- Format: eBook
- ISBN: 978-1-5261-6293-9
- Publisher: Manchester University Press
- Published Date: June 2021
- BIC Category: Gender studies: men & boys, Colonialism & imperialism, Asian history, HISTORY / Asia / India & South Asia, SOCIAL SCIENCE / Gender Studies, POLITICAL SCIENCE / Colonialism & Post-Colonialism, C 1800 To C 1900, India, Society & social sciences / Cultural studies, Humanities / Modern history to 20th century: c 1700 to c 1900, Humanities / Asian history, Society & social sciences / Gender studies: men, Humanities / Colonialism & imperialism
- Series: Studies in Imperialism
This book is about the processes and practices through which two differently positioned elites, among the colonisers and the colonised, were constituted respectively as the 'manly Englishman' and the 'effeminate Bengali'. It argues that the emerging dynamics between colonial and nationalist politics in the 1880s and 1890s in India is best captured in the logic of colonial masculinity. The figures of the 'manly Englishman' and the 'effeminate Bengali' were thus constituted in relation to colonial Indian society as well as to some aspects of late nineteenth-century British society.

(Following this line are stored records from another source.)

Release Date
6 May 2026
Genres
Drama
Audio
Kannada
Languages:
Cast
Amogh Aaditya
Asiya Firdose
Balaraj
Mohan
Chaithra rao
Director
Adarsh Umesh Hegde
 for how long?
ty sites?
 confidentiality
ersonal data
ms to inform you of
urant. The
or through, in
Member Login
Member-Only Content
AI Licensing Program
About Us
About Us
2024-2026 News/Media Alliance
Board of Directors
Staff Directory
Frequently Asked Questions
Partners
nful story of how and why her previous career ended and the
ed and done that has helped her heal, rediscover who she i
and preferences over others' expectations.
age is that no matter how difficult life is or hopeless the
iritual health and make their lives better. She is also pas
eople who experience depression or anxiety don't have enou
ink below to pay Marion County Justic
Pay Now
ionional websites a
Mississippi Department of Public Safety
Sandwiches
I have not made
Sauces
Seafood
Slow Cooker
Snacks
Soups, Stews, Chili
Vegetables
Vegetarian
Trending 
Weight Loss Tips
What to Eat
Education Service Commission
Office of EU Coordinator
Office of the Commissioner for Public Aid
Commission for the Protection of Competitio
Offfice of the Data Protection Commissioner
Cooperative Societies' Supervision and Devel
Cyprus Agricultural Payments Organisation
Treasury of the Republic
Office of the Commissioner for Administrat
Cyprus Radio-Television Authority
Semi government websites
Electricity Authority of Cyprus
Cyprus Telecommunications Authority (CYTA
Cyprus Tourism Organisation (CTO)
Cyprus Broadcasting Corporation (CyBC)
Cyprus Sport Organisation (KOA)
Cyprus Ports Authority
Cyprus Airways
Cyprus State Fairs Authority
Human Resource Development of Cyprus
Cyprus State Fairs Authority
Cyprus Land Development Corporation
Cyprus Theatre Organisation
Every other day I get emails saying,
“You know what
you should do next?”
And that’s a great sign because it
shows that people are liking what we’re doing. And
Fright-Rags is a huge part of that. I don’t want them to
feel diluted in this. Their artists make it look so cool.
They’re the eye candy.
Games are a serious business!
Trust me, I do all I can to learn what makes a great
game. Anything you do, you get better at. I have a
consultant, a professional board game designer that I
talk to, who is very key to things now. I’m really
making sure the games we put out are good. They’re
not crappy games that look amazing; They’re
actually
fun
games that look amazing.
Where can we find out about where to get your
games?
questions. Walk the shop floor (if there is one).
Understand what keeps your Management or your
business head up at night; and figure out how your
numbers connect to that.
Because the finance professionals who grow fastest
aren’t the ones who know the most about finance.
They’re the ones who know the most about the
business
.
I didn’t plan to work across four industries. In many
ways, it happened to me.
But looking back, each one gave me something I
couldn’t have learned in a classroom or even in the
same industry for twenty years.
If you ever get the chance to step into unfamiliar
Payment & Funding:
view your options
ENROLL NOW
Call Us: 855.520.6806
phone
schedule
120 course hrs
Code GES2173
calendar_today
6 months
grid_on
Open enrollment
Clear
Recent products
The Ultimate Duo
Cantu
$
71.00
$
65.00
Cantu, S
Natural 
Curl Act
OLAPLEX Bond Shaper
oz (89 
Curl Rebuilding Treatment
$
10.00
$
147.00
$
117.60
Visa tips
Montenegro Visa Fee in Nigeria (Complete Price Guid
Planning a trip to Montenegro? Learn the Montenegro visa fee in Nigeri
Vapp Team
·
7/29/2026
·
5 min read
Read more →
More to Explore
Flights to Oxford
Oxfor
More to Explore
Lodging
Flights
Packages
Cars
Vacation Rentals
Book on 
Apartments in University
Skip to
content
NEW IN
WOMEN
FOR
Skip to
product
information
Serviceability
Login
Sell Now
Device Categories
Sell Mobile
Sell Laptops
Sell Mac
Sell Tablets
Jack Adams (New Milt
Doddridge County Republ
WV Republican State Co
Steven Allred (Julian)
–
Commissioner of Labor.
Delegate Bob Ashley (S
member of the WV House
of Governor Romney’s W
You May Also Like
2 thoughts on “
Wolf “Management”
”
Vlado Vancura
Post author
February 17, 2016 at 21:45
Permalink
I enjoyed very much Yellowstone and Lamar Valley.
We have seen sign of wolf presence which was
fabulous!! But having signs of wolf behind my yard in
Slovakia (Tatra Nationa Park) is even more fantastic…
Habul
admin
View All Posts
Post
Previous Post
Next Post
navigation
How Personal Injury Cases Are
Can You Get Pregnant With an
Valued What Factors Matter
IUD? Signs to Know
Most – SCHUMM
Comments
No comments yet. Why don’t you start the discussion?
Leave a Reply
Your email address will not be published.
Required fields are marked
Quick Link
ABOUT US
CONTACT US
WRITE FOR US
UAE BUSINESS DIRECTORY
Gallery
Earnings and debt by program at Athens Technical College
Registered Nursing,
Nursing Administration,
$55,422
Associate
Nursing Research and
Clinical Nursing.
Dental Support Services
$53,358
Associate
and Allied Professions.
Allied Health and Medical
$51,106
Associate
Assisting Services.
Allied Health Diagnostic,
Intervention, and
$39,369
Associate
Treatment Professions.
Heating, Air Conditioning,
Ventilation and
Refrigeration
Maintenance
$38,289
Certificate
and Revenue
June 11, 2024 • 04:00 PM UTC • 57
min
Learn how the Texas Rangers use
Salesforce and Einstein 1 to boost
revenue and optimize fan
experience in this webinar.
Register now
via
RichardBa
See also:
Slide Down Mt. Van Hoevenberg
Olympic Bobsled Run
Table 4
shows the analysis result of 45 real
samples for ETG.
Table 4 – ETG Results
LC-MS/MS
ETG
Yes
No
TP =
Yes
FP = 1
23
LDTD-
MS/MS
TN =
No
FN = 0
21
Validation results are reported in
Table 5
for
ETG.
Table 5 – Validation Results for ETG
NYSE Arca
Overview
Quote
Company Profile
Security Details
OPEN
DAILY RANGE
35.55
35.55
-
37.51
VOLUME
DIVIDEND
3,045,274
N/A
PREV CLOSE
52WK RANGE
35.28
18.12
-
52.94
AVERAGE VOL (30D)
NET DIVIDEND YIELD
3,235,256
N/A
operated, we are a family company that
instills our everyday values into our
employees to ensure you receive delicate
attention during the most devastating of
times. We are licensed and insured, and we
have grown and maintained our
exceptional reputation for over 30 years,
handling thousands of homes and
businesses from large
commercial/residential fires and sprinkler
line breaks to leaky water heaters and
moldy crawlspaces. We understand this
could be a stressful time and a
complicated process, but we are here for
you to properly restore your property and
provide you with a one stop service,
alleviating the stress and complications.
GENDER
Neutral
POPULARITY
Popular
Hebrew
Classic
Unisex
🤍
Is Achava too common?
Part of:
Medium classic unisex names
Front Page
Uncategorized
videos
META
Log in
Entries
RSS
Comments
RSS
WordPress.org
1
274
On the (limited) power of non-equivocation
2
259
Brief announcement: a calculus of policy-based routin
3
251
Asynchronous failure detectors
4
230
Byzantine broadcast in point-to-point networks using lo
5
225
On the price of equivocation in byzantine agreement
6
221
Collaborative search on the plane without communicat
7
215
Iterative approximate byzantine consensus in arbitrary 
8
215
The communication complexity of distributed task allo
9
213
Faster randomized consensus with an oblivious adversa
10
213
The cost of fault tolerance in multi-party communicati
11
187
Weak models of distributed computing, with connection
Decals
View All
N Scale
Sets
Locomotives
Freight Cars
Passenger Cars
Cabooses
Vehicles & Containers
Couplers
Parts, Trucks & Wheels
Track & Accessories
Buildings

These aspects of late nineteenth-century British society are the emergence of the 'New Woman', the 'remaking of the working class', the legacy of 'internal colonialism', and the anti-feminist backlash of the 1880s and 1890s. A sustained focus on the imperial constitution of colonial masculinity, therefore, serves also to refine the standard historical scholarship on nineteenth-century British masculinity. The book traces the impact of colonial masculinity in four specific controversies: the 'white mutiny' against the Ilbert Bill in 1883, the official government response to the Native Volunteer movement in 1885, the recommendations of the Public Service Commission of 1886, and the Indian opposition to the Age of Consent Bill in 1891. In this book, the author situates the analysis very specifically in the context of an imperial social formation. In doing so, the author examines colonial masculinity not only in the context of social forces within India, but also as framed by and framing political, economic, and ideological shifts in Britain.